Imagine if slavery were left up to the states...

[–] its_me_xiphos@beehaw.org 12 points 8 months ago* (last edited 8 months ago)

I'm not sure I understand what you mean. If at the state level, do you mean the State Level Senator or Rep? As it reads, your congressman (i.e., your Federal Rep in DC) wouldn't have much legislative authority in Texas, even if they represent Texas.

Texas at a state level won't do anything, it's gerrymandered into Banana Republic territory. So you can fix gerrymandering (not likely) or bring the federal justice hammer down on the assholes empowering this crap (also not likely).

This is an issue akin to, but not a mirror of, the Jim Crow South, and I mean that administratively. Texas and other states have created three classes of citizen, divided by their ability to give birth (m or f by Texas interpretation) and, unlike Jim Crow, divided again by if they are pregnant or not. This, like Jim Crow, is effecting lives of course, but also commerce, travel, and other systems in ways I can't fathom. Let alone the mental health and health tolls on anyone carrying a baby, as you're immediately guilty until you give a healthy birth or proven innocent if anything happened to go wrong.
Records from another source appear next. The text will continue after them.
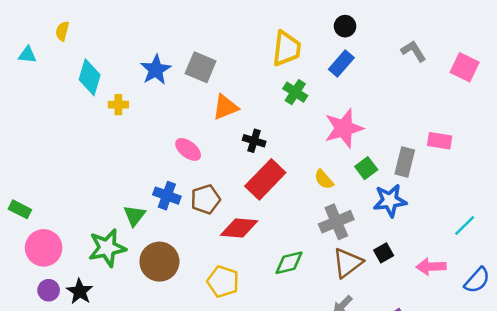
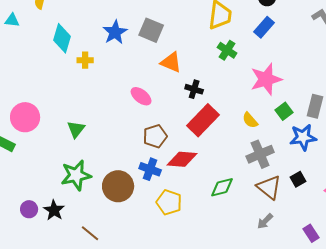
orange triangle: (225, 107) -> (171, 62), turned 45
blue cross: (167, 196) -> (150, 169), moved
green triangle: (135, 215) -> (76, 129), moved
pink circle: (44, 248) -> (25, 117), moved
brown triangle: (348, 263) -> (269, 187), turned -44

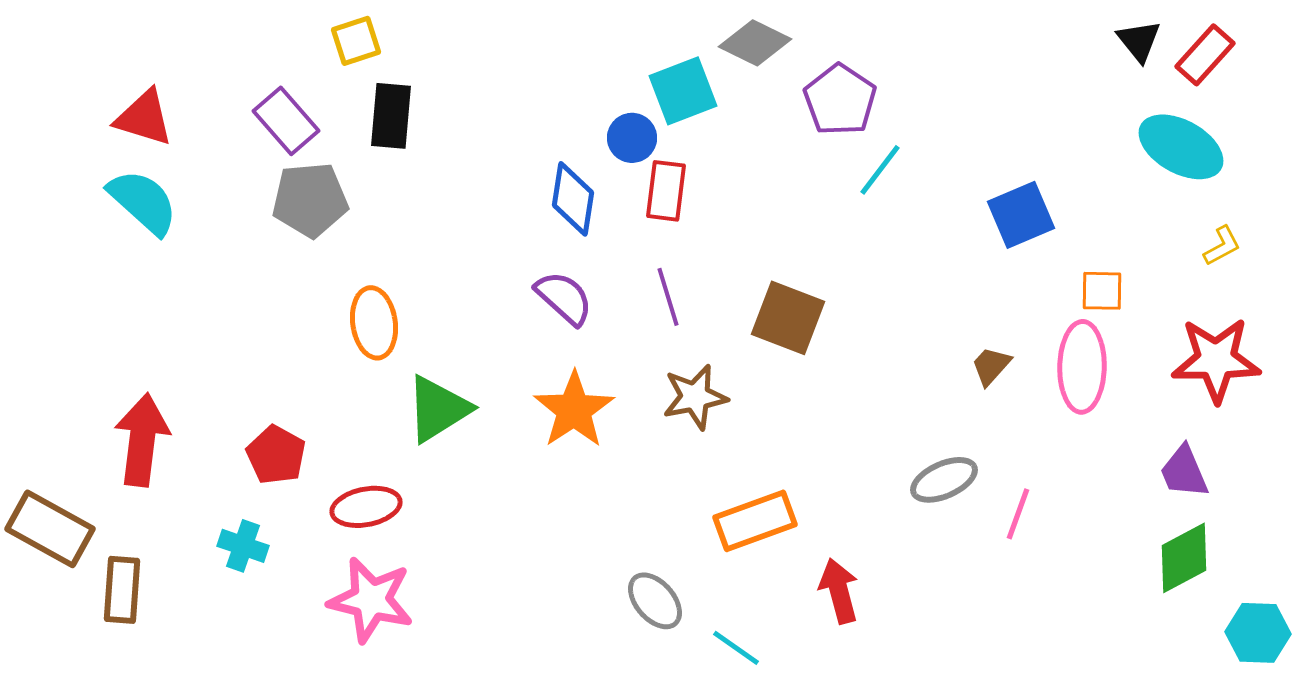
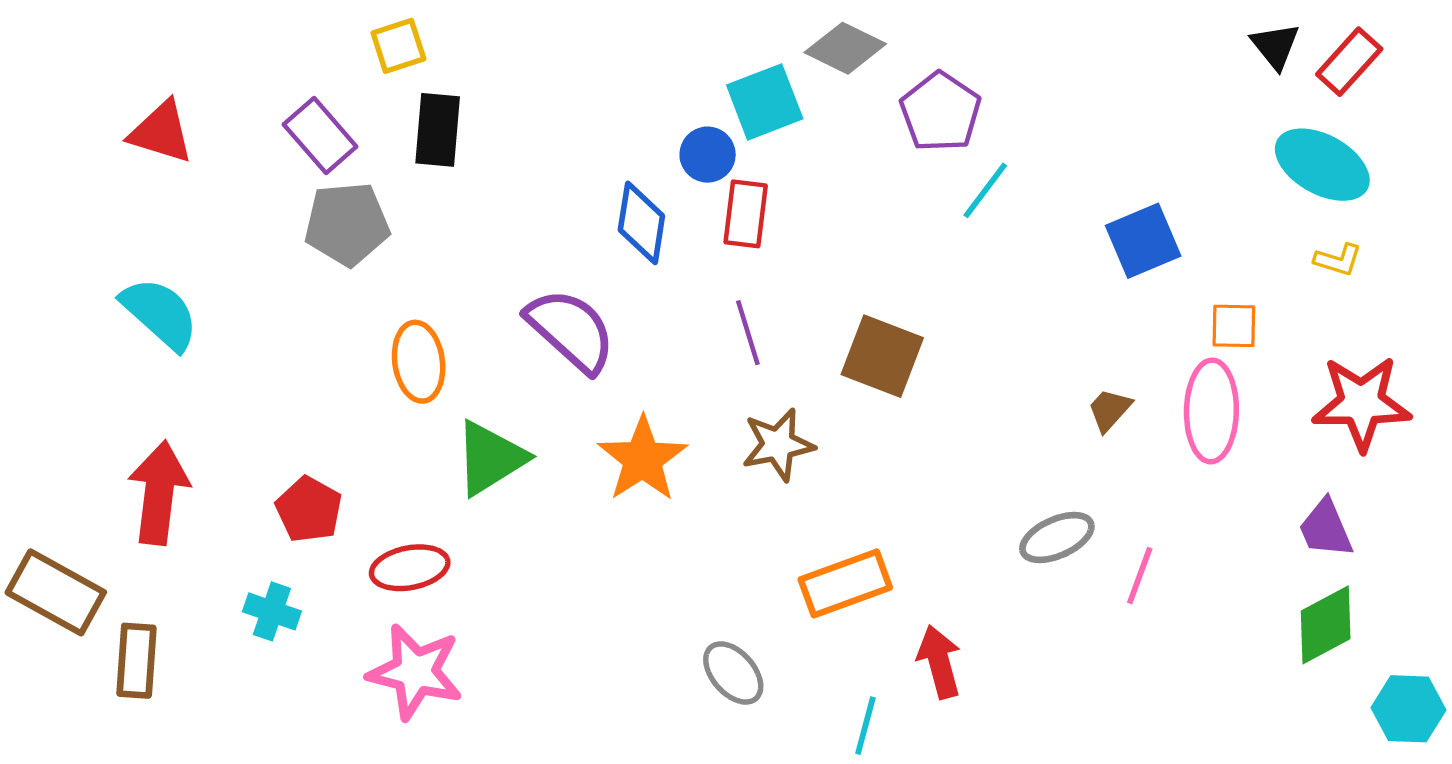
cyan semicircle: (143, 202) -> (160, 314), moved
yellow L-shape: (1222, 246) -> (1338, 260), moved, turned 45
purple semicircle: (564, 298) -> (571, 330), moved, size x1.4
cyan line: (736, 648) -> (865, 726), moved, turned 70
Jim Crow suffered blows from federal power via the federal government pursuing commerce clause arguments. Wait. What? Really? Yes, see Heart of Atlanta Motel Inc. v. United States and Katzenbach v. McClung.

That's what it'll take to stop this insanity. But, I fear, the current political climate is not there yet. So much needs to get fixed to get us back to the point where a supreme Court won't cite a pre-USA constitution legal argument as grounds to intervene in a woman's personal health. Crazy people out of politics, gerrymandering addressed, hate and anti democratic speech reinterpreted under the 1st amendment, etc.

It's a long battle but Jim Crow's ultimate destruction, and even Roe v Wades success while it lasted, proves we can do it but we need to learn from the shortcomings and solidify basic human rights in our national identity moving forward.